史上3頭目の牝馬三冠馬アパパネ~次の夢へ〜

6年前、府中競馬場に降りしきる雨の中、3歳牝馬達がゴールを駆け抜けた、オークス。そこで日本競馬史上初のG1同着優勝を、サンテミリオンと共に成し遂げた名牝が居たのを覚えているだろうか。

史上3頭目の牝馬三冠馬、アパパネである。

父はNHKマイルCと日本ダービーを制した変則二冠馬、キングカメハメハ。母はフェアリーS2着で、勝利したレース全てが1200m以下だったというスプリンターのソルティビッド。

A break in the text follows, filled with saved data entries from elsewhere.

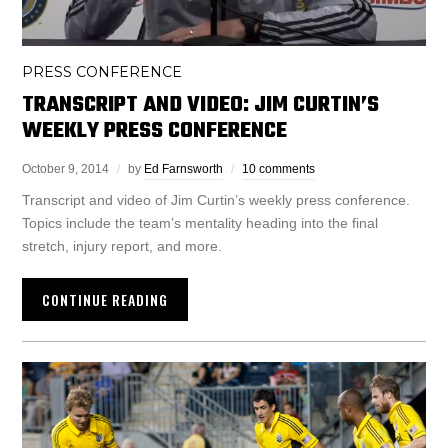
PRESS CONFERENCE
TRANSCRIPT AND VIDEO: JIM CURTIN’S
WEEKLY PRESS CONFERENCE
October 9, 2014
by
Ed Farnsworth
10 comments
Transcript and video of Jim Curtin’s weekly press conference.
Topics include the team’s mentality heading into the final
stretch, injury report, and more.
CONTINUE READING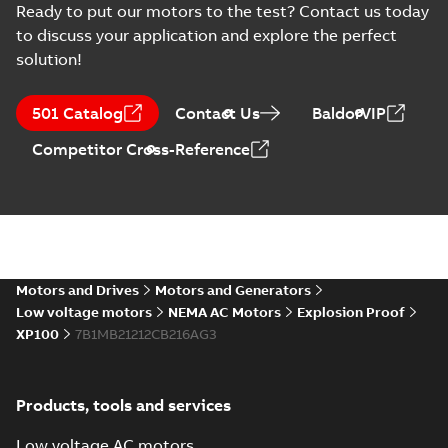
Ready to put our motors to the test? Contact us today
to discuss your application and explore the perfect
solution!
501 Catalog
Contact Us
BaldorVIP
Competitor Cross-Reference
Motors and Drives
Motors and Generators
Low voltage motors
NEMA AC Motors
Explosion Proof
XP100
7B1MB21212CB216AG3
Products, tools and services
Low voltage AC motors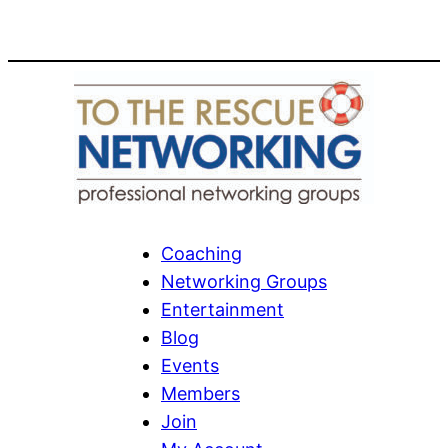
Coaching
Networking Groups
Entertainment
Blog
Events
Members
Join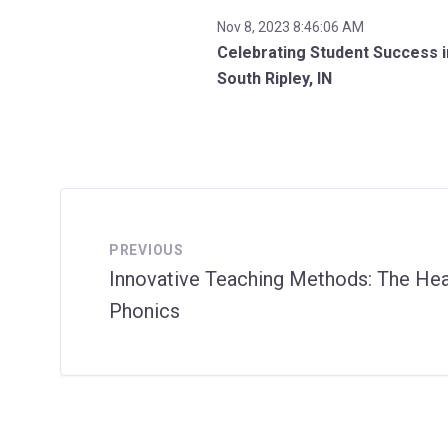
Nov 8, 2023 8:46:06 AM
Celebrating Student Success i
South Ripley, IN
PREVIOUS
Innovative Teaching Methods: The He
Phonics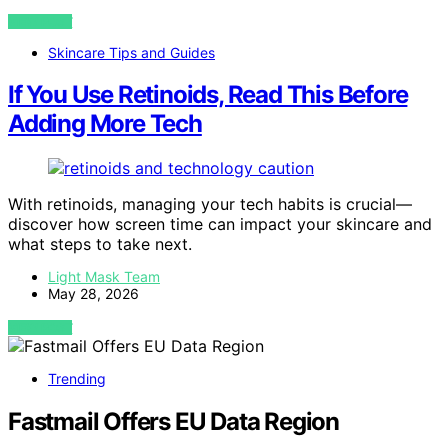
VIEW POST
Skincare Tips and Guides
If You Use Retinoids, Read This Before
Adding More Tech
With retinoids, managing your tech habits is crucial—
discover how screen time can impact your skincare and
what steps to take next.
Light Mask Team
May 28, 2026
VIEW POST
Trending
Fastmail Offers EU Data Region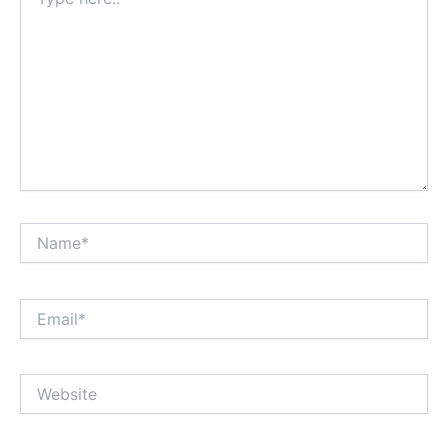
here..
Name*
Email*
Website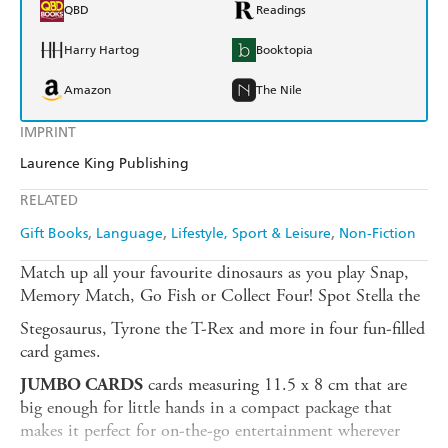
QBD
Readings
Harry Hartog
Booktopia
Amazon
The Nile
IMPRINT
Laurence King Publishing
RELATED
Gift Books
Language
Lifestyle, Sport & Leisure
Non-Fiction
Match up all your favourite dinosaurs as you play Snap,
Memory Match, Go Fish or Collect Four! Spot Stella the
Stegosaurus, Tyrone the T-Rex and more in four fun-filled
card games.
cards measuring 11.5 x 8 cm that are
JUMBO CARDS
big enough for little hands in a compact package that
makes it perfect for on-the-go entertainment wherever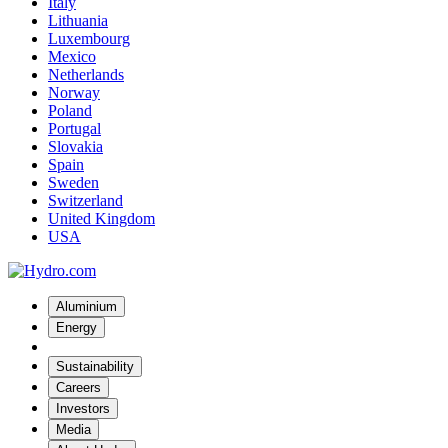
Italy
Lithuania
Luxembourg
Mexico
Netherlands
Norway
Poland
Portugal
Slovakia
Spain
Sweden
Switzerland
United Kingdom
USA
Aluminium
Energy
Sustainability
Careers
Investors
Media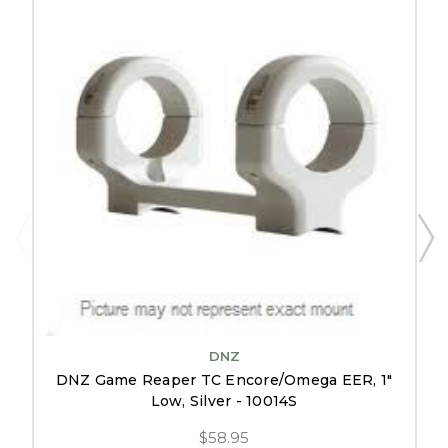
DNZ
DNZ Game Reaper TC Encore/Omega EER, 1"
Low, Silver - 10014S
$58.95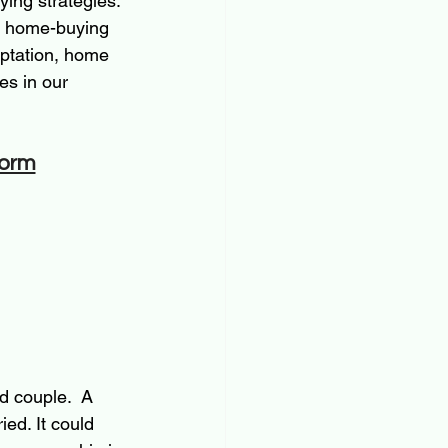
ying strategies. 
gh home-buying 
daptation, home 
es in our 
form
d couple.  A 
ied. It could 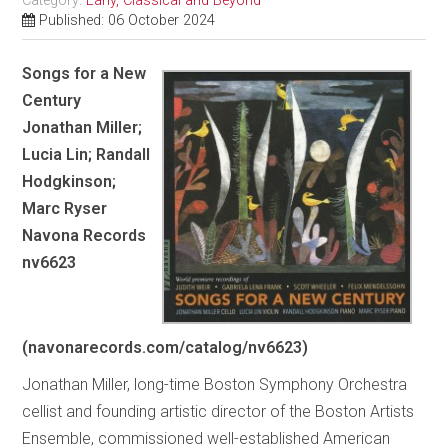
Category:
Early, Classical and Beyond
Published: 06 October 2024
Songs for a New
Century
Jonathan Miller;
Lucia Lin; Randall
Hodgkinson;
Marc Ryser
Navona Records
nv6623
(navonarecords.com/catalog/nv6623)
Jonathan Miller, long-time Boston Symphony Orchestra
cellist and founding artistic director of the Boston Artists
Ensemble, commissioned well-established American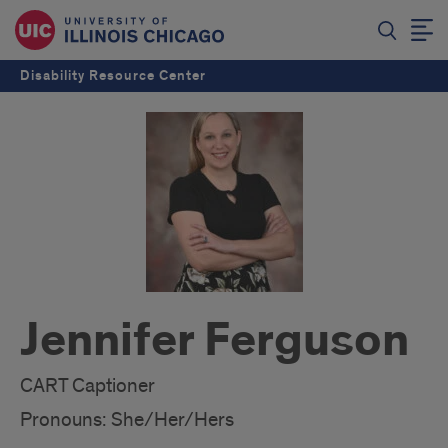
Disability Resource Center
Jennifer Ferguson
CART Captioner
Pronouns: She/Her/Hers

双方から受け継いだスピードと、父からのクラシックディスタンス適正をいかしたその末脚は、観る者を驚愕させた。

G1勝利数は、何と5勝。

阪神JF制覇から牝馬三冠を達成した後、ヴィクトリアマイルで、絶対女王と呼ばれた牝馬二冠馬のブエナビスタに真っ向勝負で挑んで勝った事は、多くの競馬ファンの間では語り継がれるであろう。

牝馬限定G1完全制覇には惜しくも1つ及ばなかったが、その夢は次の世代へと託された。

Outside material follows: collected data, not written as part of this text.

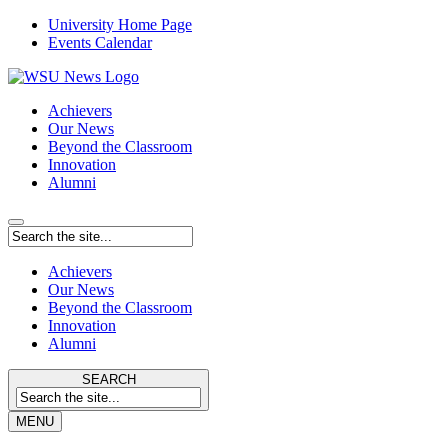
University Home Page
Events Calendar
Achievers
Our News
Beyond the Classroom
Innovation
Alumni
Achievers
Our News
Beyond the Classroom
Innovation
Alumni
SEARCH
MENU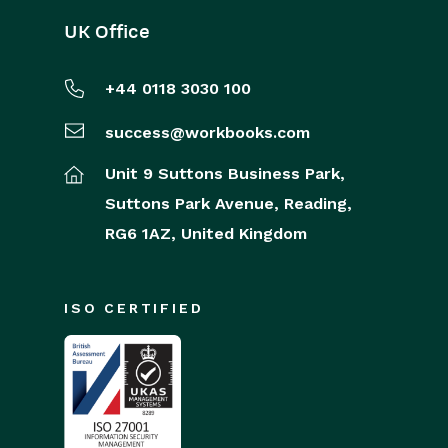
UK Office
+44 0118 3030 100
success@workbooks.com
Unit 9 Suttons Business Park,
Suttons Park Avenue,
Reading,
RG6 1AZ,
United Kingdom
ISO CERTIFIED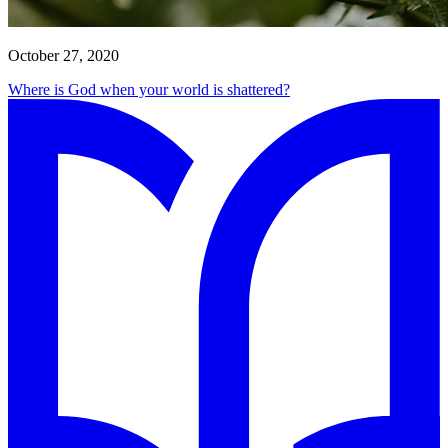
October 27, 2020
Where is God when your world is shattered?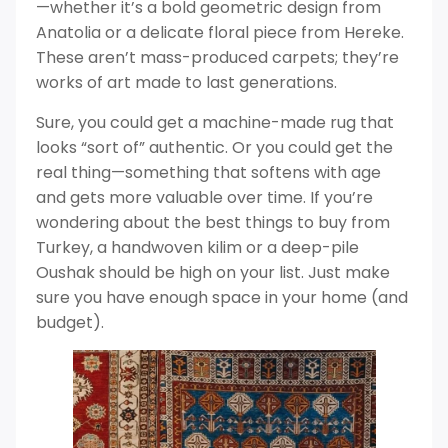
—whether it’s a bold geometric design from
Anatolia or a delicate floral piece from Hereke.
These aren’t mass-produced carpets; they’re
works of art made to last generations.
Sure, you could get a machine-made rug that
looks “sort of” authentic. Or you could get the
real thing—something that softens with age
and gets more valuable over time. If you’re
wondering about the best things to buy from
Turkey, a handwoven kilim or a deep-pile
Oushak should be high on your list. Just make
sure you have enough space in your home (and
budget).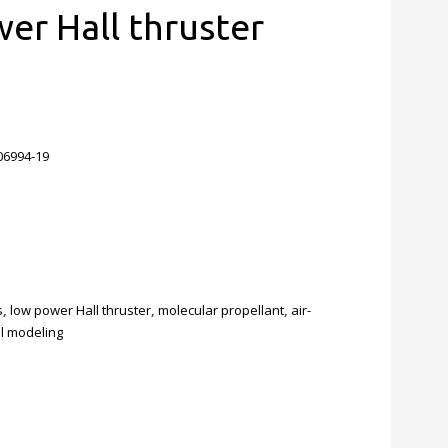
er Hall thruster
006994-19
s
,
low power Hall thruster
,
molecular propellant
,
air-
ell modeling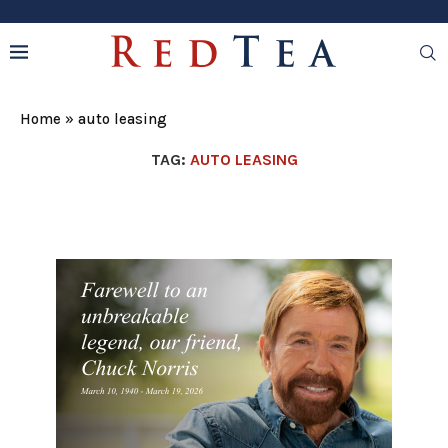
Home
»
auto leasing
TAG:
AUTO LEASING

今回は、アパパネの現役時代を振り返り、次世代への期待を述べていく。

日本競馬史上初のG1同着優勝

まず、オークスの主役となった2頭の女傑についておさらいをしよう。

アパパネは、デビュー勝ちではなかったものの未勝利戦・条件戦をクリアした後の阪神JFで大外から抜け出して初G1制覇を果たす。前哨戦のチューリップ賞こそは休み明けで敗れたものの、続く同じ距離の桜花賞も大外から抜け出して後続を振り切って一冠目を獲得する。陣営も馬にとっても非常にいい雰囲気で迎えた1戦だった。

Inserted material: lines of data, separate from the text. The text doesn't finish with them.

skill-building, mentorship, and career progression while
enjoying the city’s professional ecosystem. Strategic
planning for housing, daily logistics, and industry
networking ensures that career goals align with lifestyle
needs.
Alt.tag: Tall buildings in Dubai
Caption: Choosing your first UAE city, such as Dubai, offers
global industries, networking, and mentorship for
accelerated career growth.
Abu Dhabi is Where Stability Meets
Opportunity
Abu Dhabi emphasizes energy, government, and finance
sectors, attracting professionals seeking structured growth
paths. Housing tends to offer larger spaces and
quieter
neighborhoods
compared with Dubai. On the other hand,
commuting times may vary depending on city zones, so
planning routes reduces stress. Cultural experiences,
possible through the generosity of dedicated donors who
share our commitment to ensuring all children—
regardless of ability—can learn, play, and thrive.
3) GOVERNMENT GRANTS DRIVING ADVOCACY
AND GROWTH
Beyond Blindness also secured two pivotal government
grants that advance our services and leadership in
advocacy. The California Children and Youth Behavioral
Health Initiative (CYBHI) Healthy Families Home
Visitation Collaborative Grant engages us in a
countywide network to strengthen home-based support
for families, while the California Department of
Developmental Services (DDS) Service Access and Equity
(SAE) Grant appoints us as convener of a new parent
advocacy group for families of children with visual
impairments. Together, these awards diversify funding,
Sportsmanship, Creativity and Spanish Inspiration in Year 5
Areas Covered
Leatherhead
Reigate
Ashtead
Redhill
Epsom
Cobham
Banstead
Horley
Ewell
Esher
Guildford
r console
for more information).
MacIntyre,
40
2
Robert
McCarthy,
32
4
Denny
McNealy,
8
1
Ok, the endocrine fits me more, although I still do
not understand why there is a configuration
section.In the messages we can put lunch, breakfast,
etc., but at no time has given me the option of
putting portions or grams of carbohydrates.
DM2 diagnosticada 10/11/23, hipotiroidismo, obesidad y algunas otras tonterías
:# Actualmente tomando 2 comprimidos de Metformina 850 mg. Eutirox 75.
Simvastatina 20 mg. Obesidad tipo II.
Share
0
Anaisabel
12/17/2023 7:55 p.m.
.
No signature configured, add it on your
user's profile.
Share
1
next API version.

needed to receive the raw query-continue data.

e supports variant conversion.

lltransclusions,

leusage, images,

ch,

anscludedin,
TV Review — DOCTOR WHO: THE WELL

対するサンテミリオンは、新馬、条件戦と連勝を重ね、フラワーCで土をつけられたものの、敢えて桜花賞を選ばずにトライアルのフローラSを快勝して臨んだ。まさにトライアル組の代表格的な存在で、アパパネと相対するには十分な馬だった。この他にも、チューリップ賞勝ち馬ショウリュウムーン、フラワーC勝ち馬で桜花賞はアパパネの後塵に喫したオウケンサクラ、クイーンC勝ち馬のアプリゴットフィズなども有力候補として名乗りを挙げていた。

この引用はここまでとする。